[Start of Attachment]
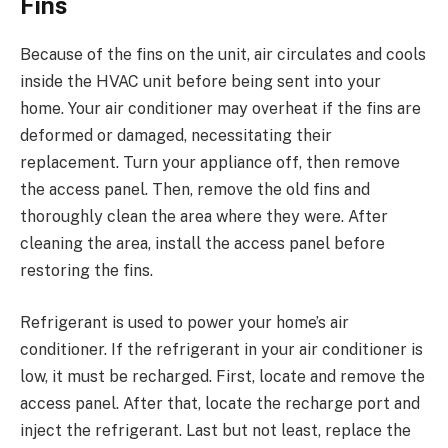
Fins
Because of the fins on the unit, air circulates and cools
inside the HVAC unit before being sent into your
home. Your air conditioner may overheat if the fins are
deformed or damaged, necessitating their
replacement. Turn your appliance off, then remove
the access panel. Then, remove the old fins and
thoroughly clean the area where they were. After
cleaning the area, install the access panel before
restoring the fins.
Refrigerant is used to power your home’s air
conditioner. If the refrigerant in your air conditioner is
low, it must be recharged. First, locate and remove the
access panel. After that, locate the recharge port and
inject the refrigerant. Last but not least, replace the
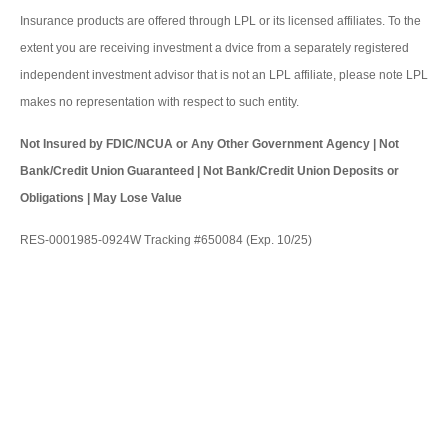
Insurance products are offered through LPL or its licensed affiliates. To the
extent you are receiving investment a dvice from a separately registered
independent investment advisor that is not an LPL affiliate, please note LPL
makes no representation with respect to such entity.
Not Insured by FDIC/NCUA or Any Other Government Agency | Not
Bank/Credit Union Guaranteed | Not Bank/Credit Union Deposits or
Obligations | May Lose Value
RES-0001985-0924W Tracking #650084 (Exp. 10/25)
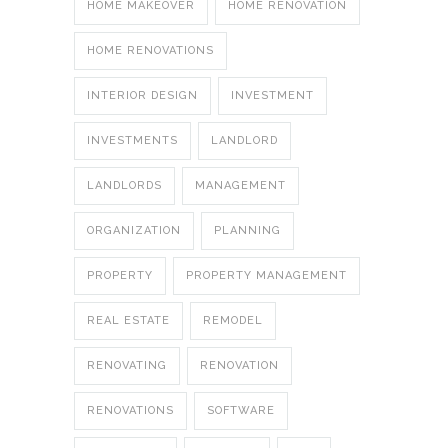
HOME MAKEOVER
HOME RENOVATION
HOME RENOVATIONS
INTERIOR DESIGN
INVESTMENT
INVESTMENTS
LANDLORD
LANDLORDS
MANAGEMENT
ORGANIZATION
PLANNING
PROPERTY
PROPERTY MANAGEMENT
REAL ESTATE
REMODEL
RENOVATING
RENOVATION
RENOVATIONS
SOFTWARE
[End of Attachment]
**TASK TO COMPLETE:** Would you return the material above exactly, apart from its pictures?

**RESULT OF THIS EXERCISE:**
Fins
Because of the fins on the unit, air circulates and cools
inside the HVAC unit before being sent into your
home. Your air conditioner may overheat if the fins are
deformed or damaged, necessitating their
replacement. Turn your appliance off, then remove
the access panel. Then, remove the old fins and
thoroughly clean the area where they were. After
cleaning the area, install the access panel before
restoring the fins.
Refrigerant is used to power your home’s air
conditioner. If the refrigerant in your air conditioner is
low, it must be recharged. First, locate and remove the
access panel. After that, locate the recharge port and
inject the refrigerant. Last but not least, replace the
Insurance products are offered through LPL or its licensed affiliates. To the
extent you are receiving investment a dvice from a separately registered
independent investment advisor that is not an LPL affiliate, please note LPL
makes no representation with respect to such entity.
Not Insured by FDIC/NCUA or Any Other Government Agency | Not
Bank/Credit Union Guaranteed | Not Bank/Credit Union Deposits or
Obligations | May Lose Value
RES-0001985-0924W Tracking #650084 (Exp. 10/25)
HOME MAKEOVER
HOME RENOVATION
HOME RENOVATIONS
INTERIOR DESIGN
INVESTMENT
INVESTMENTS
LANDLORD
LANDLORDS
MANAGEMENT
ORGANIZATION
PLANNING
PROPERTY
PROPERTY MANAGEMENT
REAL ESTATE
REMODEL
RENOVATING
RENOVATION
RENOVATIONS
SOFTWARE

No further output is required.